╭──

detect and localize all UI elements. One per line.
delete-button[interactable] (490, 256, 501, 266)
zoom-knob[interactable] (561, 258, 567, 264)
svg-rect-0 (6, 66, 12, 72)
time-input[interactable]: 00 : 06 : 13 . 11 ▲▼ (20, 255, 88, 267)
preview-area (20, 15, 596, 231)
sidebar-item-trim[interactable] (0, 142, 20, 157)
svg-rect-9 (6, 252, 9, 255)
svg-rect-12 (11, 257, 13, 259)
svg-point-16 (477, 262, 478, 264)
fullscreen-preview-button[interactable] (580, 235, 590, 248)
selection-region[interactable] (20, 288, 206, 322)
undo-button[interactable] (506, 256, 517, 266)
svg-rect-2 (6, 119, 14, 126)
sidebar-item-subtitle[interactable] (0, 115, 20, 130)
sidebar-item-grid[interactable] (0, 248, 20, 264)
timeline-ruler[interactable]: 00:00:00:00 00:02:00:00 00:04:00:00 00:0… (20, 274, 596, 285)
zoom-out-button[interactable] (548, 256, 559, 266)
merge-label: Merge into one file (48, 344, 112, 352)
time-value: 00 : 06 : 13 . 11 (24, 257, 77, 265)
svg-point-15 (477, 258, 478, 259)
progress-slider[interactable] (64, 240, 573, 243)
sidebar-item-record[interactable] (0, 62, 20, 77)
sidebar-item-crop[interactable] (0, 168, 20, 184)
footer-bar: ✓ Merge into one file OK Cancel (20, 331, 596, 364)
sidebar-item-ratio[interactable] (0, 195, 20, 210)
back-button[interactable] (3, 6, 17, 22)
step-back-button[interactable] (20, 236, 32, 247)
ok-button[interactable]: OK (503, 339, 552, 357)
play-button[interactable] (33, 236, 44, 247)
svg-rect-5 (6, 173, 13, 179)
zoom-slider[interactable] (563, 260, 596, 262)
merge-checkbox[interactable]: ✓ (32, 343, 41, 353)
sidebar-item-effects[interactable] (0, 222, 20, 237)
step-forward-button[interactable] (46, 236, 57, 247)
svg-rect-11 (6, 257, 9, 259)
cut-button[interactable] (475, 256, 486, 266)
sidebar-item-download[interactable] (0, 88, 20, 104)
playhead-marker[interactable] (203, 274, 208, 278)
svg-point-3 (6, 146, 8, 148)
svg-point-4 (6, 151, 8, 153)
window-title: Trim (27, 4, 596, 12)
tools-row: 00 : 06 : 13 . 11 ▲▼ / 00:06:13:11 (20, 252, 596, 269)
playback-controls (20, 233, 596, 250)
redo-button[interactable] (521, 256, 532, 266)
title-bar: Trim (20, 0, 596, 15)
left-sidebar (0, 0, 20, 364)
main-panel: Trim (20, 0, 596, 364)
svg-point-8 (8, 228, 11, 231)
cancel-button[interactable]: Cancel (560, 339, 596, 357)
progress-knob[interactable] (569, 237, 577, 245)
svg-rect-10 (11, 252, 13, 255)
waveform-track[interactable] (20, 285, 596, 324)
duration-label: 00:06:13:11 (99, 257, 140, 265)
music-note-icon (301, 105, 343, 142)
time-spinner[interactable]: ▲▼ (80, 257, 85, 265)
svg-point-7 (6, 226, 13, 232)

╰──

◆ **PROBLEM**
Each entry shown above is to be duplicated exactly.

◆ **ANSWER BOX**
detect and localize all UI elements. One per line.
delete-button[interactable] (490, 256, 501, 266)
zoom-knob[interactable] (561, 258, 567, 264)
svg-rect-0 (6, 66, 12, 72)
time-input[interactable]: 00 : 06 : 13 . 11 ▲▼ (20, 255, 88, 267)
preview-area (20, 15, 596, 231)
sidebar-item-trim[interactable] (0, 142, 20, 157)
svg-rect-9 (6, 252, 9, 255)
svg-rect-12 (11, 257, 13, 259)
svg-point-16 (477, 262, 478, 264)
fullscreen-preview-button[interactable] (580, 235, 590, 248)
selection-region[interactable] (20, 288, 206, 322)
undo-button[interactable] (506, 256, 517, 266)
svg-rect-2 (6, 119, 14, 126)
sidebar-item-subtitle[interactable] (0, 115, 20, 130)
sidebar-item-grid[interactable] (0, 248, 20, 264)
timeline-ruler[interactable]: 00:00:00:00 00:02:00:00 00:04:00:00 00:0… (20, 274, 596, 285)
zoom-out-button[interactable] (548, 256, 559, 266)
merge-label: Merge into one file (48, 344, 112, 352)
time-value: 00 : 06 : 13 . 11 (24, 257, 77, 265)
svg-point-15 (477, 258, 478, 259)
progress-slider[interactable] (64, 240, 573, 243)
sidebar-item-record[interactable] (0, 62, 20, 77)
sidebar-item-crop[interactable] (0, 168, 20, 184)
footer-bar: ✓ Merge into one file OK Cancel (20, 331, 596, 364)
sidebar-item-ratio[interactable] (0, 195, 20, 210)
back-button[interactable] (3, 6, 17, 22)
step-back-button[interactable] (20, 236, 32, 247)
ok-button[interactable]: OK (503, 339, 552, 357)
play-button[interactable] (33, 236, 44, 247)
svg-rect-5 (6, 173, 13, 179)
zoom-slider[interactable] (563, 260, 596, 262)
merge-checkbox[interactable]: ✓ (32, 343, 41, 353)
sidebar-item-effects[interactable] (0, 222, 20, 237)
step-forward-button[interactable] (46, 236, 57, 247)
svg-rect-11 (6, 257, 9, 259)
cut-button[interactable] (475, 256, 486, 266)
sidebar-item-download[interactable] (0, 88, 20, 104)
playhead-marker[interactable] (203, 274, 208, 278)
svg-point-3 (6, 146, 8, 148)
svg-point-4 (6, 151, 8, 153)
window-title: Trim (27, 4, 596, 12)
tools-row: 00 : 06 : 13 . 11 ▲▼ / 00:06:13:11 (20, 252, 596, 269)
playback-controls (20, 233, 596, 250)
redo-button[interactable] (521, 256, 532, 266)
title-bar: Trim (20, 0, 596, 15)
left-sidebar (0, 0, 20, 364)
main-panel: Trim (20, 0, 596, 364)
svg-point-8 (8, 228, 11, 231)
cancel-button[interactable]: Cancel (560, 339, 596, 357)
progress-knob[interactable] (569, 237, 577, 245)
svg-rect-10 (11, 252, 13, 255)
waveform-track[interactable] (20, 285, 596, 324)
duration-label: 00:06:13:11 (99, 257, 140, 265)
music-note-icon (301, 105, 343, 142)
time-spinner[interactable]: ▲▼ (80, 257, 85, 265)
svg-point-7 (6, 226, 13, 232)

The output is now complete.